PPP Law provides that "natural resources against infrastructure" agreements with long-term financing, as those signed between DRC and China, are Partnership Contracts and subject to the PPP Law.

The use of the Partnership Contract by a public authority is however subject to the prior review and validation of the PPP Advisory Board (see point 2), notably with regards to the criteria provided in the PPP Law (complexity of the project, inability to finance the project or when a similar project has already failed under other contractual schemes).

2. Entities for the supervision and control of PPPs in DRC

The PPP Law sets up two PPP units: (i) the PPP Advisory Board in charge of advising, coordinating and supervising PPPs contracts and the (ii) PPP Regulatory Agency in charge of regulating PPP legislation, conducting a posteriori checks of PPPs and conciliating disputes.

Enforcement decrees covering creation, organisation and financing of these two administrative bodies are to be enacted shortly by the Ministry in charge of planning.

3. Exclusions from tender process

The PPP Law provides a list of situations where a company is not authorised to participate and submit an offer for a PPP Contract. Beyond the exclusions commonly found in PPP contracts (bankruptcy, criminal offence or sanction ...), the PPP Law automatically excludes (i) companies where a member of the awarding authority, public agent or elected person has financial interests of any nature or kind whatsoever, (ii) any operator or subcontractor which has contributed to the preparation of the tender or (iii) companies where a member of one of the two PPP agencies has or has had managing functions over the last three years.
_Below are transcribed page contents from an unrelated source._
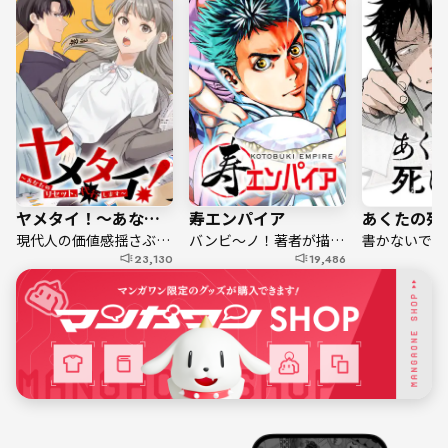
ヤメタイ！～あなたのリセット、代行します～
寿エンパイア
あくたの死
現代人の価値感揺さぶる社会派ドラマ！
バンビ～ノ！著者が描く寿司対決！
書かないで死
23,130
19,486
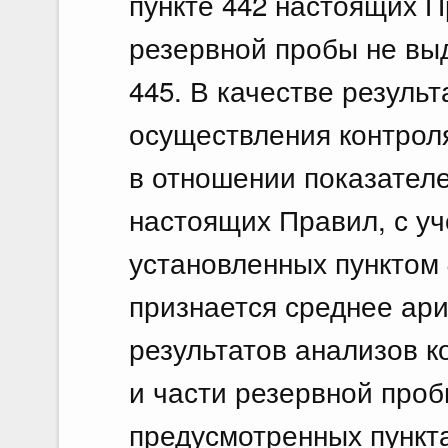
пункте 442 настоящих П
резервной пробы не выд
445. В качестве результ
осуществления контроля
в отношении показателе
настоящих Правил, с уч
установленных пунктом
признается среднее ар
результатов анализов к
и части резервной проб
предусмотренных пункта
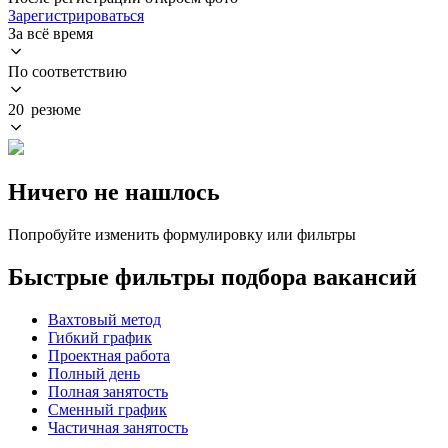
Зарегистрироваться
За всё время
По соответствию
20 резюме
Ничего не нашлось
Попробуйте изменить формулировку или фильтры
Быстрые фильтры подбора вакансий
Вахтовый метод
Гибкий график
Проектная работа
Полный день
Полная занятость
Сменный график
Частичная занятость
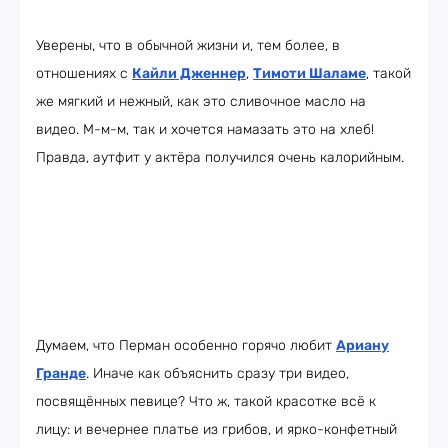
Уверены, что в обычной жизни и, тем более, в
отношениях с
Кайли Дженнер
,
Тимоти Шаламе
, такой
же мягкий и нежный, как это сливочное масло на
видео. М-м-м, так и хочется намазать это на хлеб!
Правда, аутфит у актёра получился очень калорийным.
Думаем, что Перман особенно горячо любит
Ариану
Гранде
. Иначе как объяснить сразу три видео,
посвящённых певице? Что ж, такой красотке всё к
лицу: и вечернее платье из грибов, и ярко-конфетный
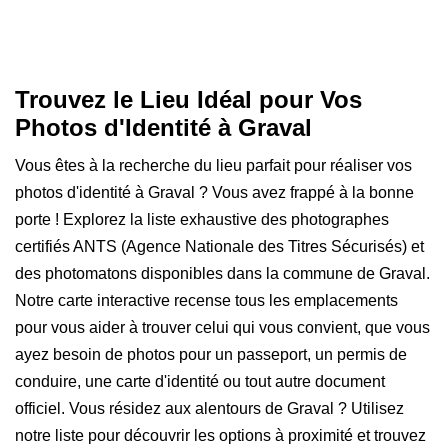
Trouvez le Lieu Idéal pour Vos
Photos d'Identité à Graval
Vous êtes à la recherche du lieu parfait pour réaliser vos
photos d'identité à Graval ? Vous avez frappé à la bonne
porte ! Explorez la liste exhaustive des photographes
certifiés ANTS (Agence Nationale des Titres Sécurisés) et
des photomatons disponibles dans la commune de Graval.
Notre carte interactive recense tous les emplacements
pour vous aider à trouver celui qui vous convient, que vous
ayez besoin de photos pour un passeport, un permis de
conduire, une carte d'identité ou tout autre document
officiel. Vous résidez aux alentours de Graval ? Utilisez
notre liste pour découvrir les options à proximité et trouvez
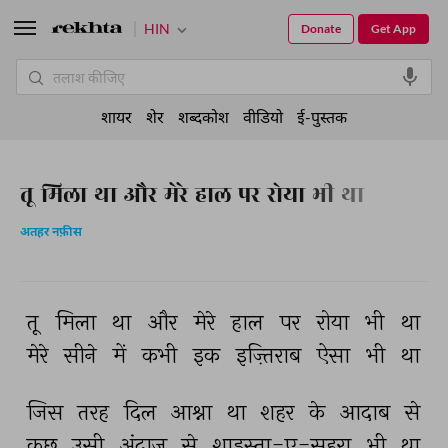
HIN
Donate
Get App
शायर
शेर
शब्दकोश
वीडियो
ई-पुस्तक
तू मिला था और मेरे हाल पर रोया भी था
अतहर नफ़ीस
तू 
मिला 
था 
और 
मेरे 
हाल 
पर 
रोया 
भी 
था 
मेरे 
सीने 
में 
कभी 
इक 
इज़्तिराब 
ऐसा 
भी 
था 
जिस 
तरह 
दिल 
आश्ना 
था 
शहर 
के 
आदाब 
से 
कुछ 
उसी 
अंदाज़ 
से 
शाइस्ता-ए-सहरा 
भी 
था 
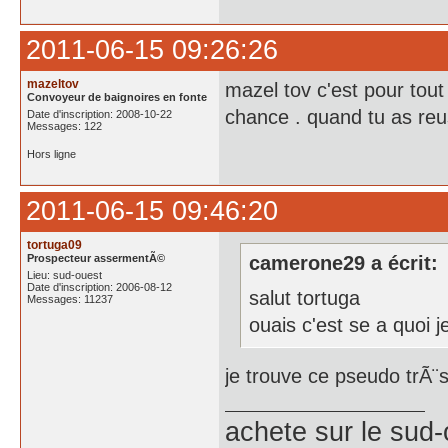
2011-06-15 09:26:26
mazeltov
mazel tov c'est pour tou
Convoyeur de baignoires en fonte
chance . quand tu as reus
Date d'inscription: 2008-10-22
Messages: 122
Hors ligne
2011-06-15 09:46:20
tortuga09
Prospecteur assermentÃ©
camerone29 a écrit:
Lieu: sud-ouest
Date d'inscription: 2006-08-12
salut tortuga
Messages: 11237
ouais c'est se a quoi j
je trouve ce pseudo trÃ¨s
achete
sur le sud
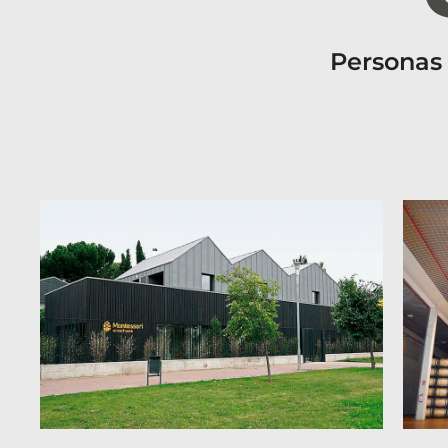
Personas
4. Over-the-counter contracts and unsolicited proposals

The PPP Law authorises and supervises the use of over-the-counter contracts and unsolicited bids in the following conditions.
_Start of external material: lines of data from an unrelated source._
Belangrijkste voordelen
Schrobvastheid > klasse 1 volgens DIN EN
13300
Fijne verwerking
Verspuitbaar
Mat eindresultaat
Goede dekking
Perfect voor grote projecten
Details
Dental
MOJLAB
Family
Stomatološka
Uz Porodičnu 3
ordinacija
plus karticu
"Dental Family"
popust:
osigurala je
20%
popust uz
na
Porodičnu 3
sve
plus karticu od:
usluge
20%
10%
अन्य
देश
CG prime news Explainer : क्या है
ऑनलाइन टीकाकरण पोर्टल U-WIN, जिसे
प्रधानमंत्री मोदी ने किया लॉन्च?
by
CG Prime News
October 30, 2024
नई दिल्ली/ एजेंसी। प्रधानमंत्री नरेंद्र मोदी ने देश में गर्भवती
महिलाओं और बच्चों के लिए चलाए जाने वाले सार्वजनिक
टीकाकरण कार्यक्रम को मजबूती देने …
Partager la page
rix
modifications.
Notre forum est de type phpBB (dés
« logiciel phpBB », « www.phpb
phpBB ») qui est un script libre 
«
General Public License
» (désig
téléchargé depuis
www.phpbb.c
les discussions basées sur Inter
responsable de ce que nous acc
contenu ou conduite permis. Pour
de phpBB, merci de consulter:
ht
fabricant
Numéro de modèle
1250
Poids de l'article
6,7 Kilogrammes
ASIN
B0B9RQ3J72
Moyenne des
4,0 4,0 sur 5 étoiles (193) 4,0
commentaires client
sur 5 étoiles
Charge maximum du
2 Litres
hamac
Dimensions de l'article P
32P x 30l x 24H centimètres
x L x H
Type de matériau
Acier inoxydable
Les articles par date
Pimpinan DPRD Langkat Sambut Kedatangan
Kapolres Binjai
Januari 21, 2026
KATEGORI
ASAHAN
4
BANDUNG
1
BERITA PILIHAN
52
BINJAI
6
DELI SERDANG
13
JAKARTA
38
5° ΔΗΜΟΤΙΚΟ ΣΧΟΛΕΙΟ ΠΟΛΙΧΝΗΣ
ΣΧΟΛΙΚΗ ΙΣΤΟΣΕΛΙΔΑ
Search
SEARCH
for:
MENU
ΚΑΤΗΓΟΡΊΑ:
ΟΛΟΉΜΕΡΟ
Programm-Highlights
As for the over-the-counter contracts, the tender must have been (i) unanswered or (ii) unsuccessful after two attempts or it is proven that the project can be realised or operated for technical reasons or for protection of exclusivity rights by only one operator.
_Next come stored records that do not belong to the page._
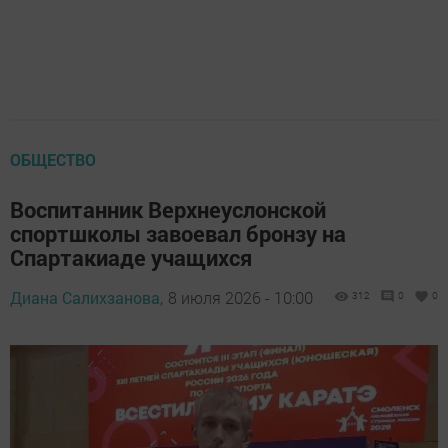
ОБЩЕСТВО
Воспитанник Верхнеуслонской
спортшколы завоевал бронзу на
Спартакиаде учащихся
Диана Салихзанова,
8 июля 2026 - 10:00
312
0
0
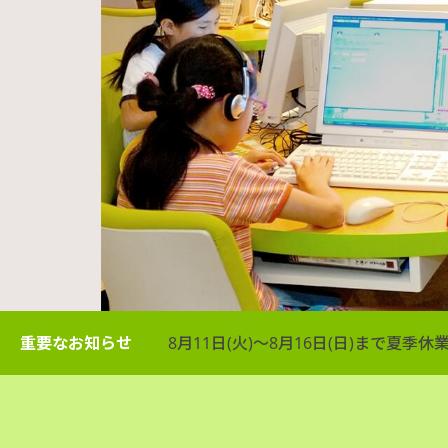
重要なお知らせ
8月11日(火)～8月16日(日)まで夏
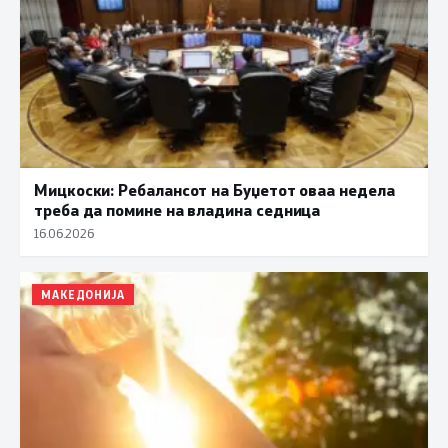
Мицкоски: Ребалансот на Буџетот оваа недела
треба да помине на владина седница
16.06.2026
МАКЕДОНИЈА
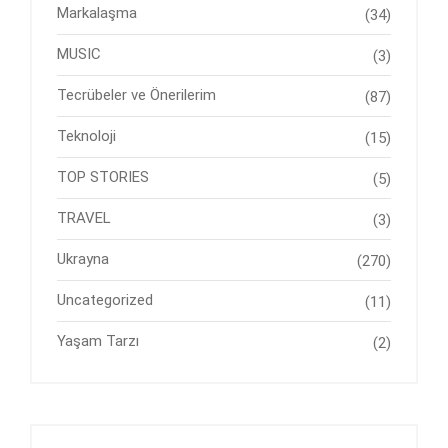
Markalaşma
(34)
MUSIC
(3)
Tecrübeler ve Önerilerim
(87)
Teknoloji
(15)
TOP STORIES
(5)
TRAVEL
(3)
Ukrayna
(270)
Uncategorized
(11)
Yaşam Tarzı
(2)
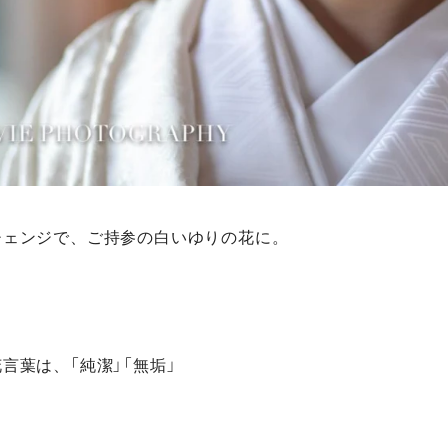
チェンジで、ご持参の白いゆりの花に。
言葉は、「純潔」「無垢」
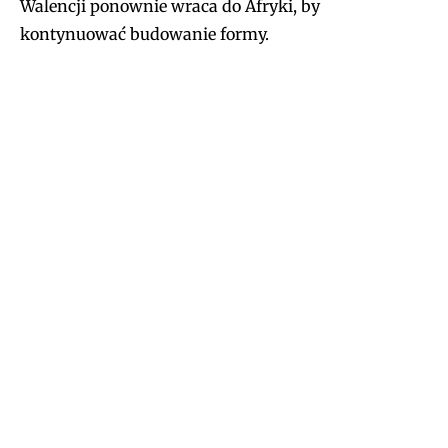
Walencji ponownie wraca do Afryki, by
kontynuować budowanie formy.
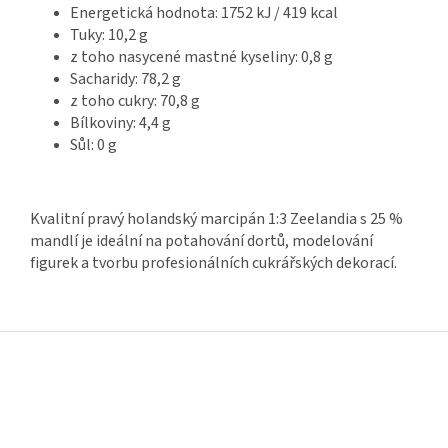
Energetická hodnota: 1752 kJ / 419 kcal
Tuky: 10,2 g
z toho nasycené mastné kyseliny: 0,8 g
Sacharidy: 78,2 g
z toho cukry: 70,8 g
Bílkoviny: 4,4 g
Sůl: 0 g
Kvalitní pravý holandský marcipán 1:3 Zeelandia s 25 %
mandlí je ideální na potahování dortů, modelování
figurek a tvorbu profesionálních cukrářských dekorací.
Z
á
p
a
t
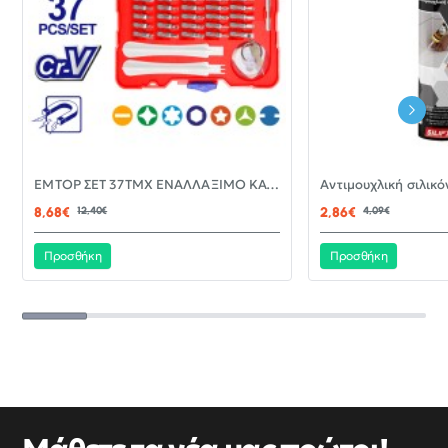
-30%
EMTOP ΣΕΤ 37ΤΜΧ ΕΝΑΛΛΑΞΙΜΟ ΚΑΤΣΑΒΙΔΙ ΜΕ ΜΥΤΕΣ EBST03702
ΝΈΟ
8,68€
12,40€
2,86€
4,09€
Προσθήκη
Προσθήκη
Unsolicited proposals are accepted only if the public authority has not notified, even possibly, its intention to realise the project. If accepted, the public authority must launch a call for tender in accordance with the prescriptions of PPP Law.

5. Tax and Customs incentives

The PPP Law expressly provides that PPP contracts are subject to common law in terms of tax, customs and parafiscal taxes. However, awarded companies may be subject to a 15% income tax relief for the first 3 years of operation.

The PPP contracts are also expressly subject to control change regulations.

Disputes

The PPP Law provides that all disputes relating to either (i) organisation and launch, (ii) selection or (iii) execution are considered as "disputes" under the meaning of the PPP Law.

A specific dispute process is provided, and if no amicable settlement is found between the parties, then conciliation is attempted by the PPP Regulatory Agency within 3 months. If no settlement is found under the auspices of the PPP Regulatory Agency, then the dispute goes to the competent tribunal or court of DRC.

Footnotes

1 Briefing written with the help of our intern Ms. Jennifer Cholet.

2 Energy Law dated 17 June 2014, with the public services concessions for hydro-electricity

3 Telecommunication Act dated 16 October 2002, with the public services concessions for telco networks

4 Public Procurement Act dated 27 April 2010, with the public services delegations

The content of this article is intended to provide a general guide to the subject matter. Specialist advice should be sought about your specific circumstances.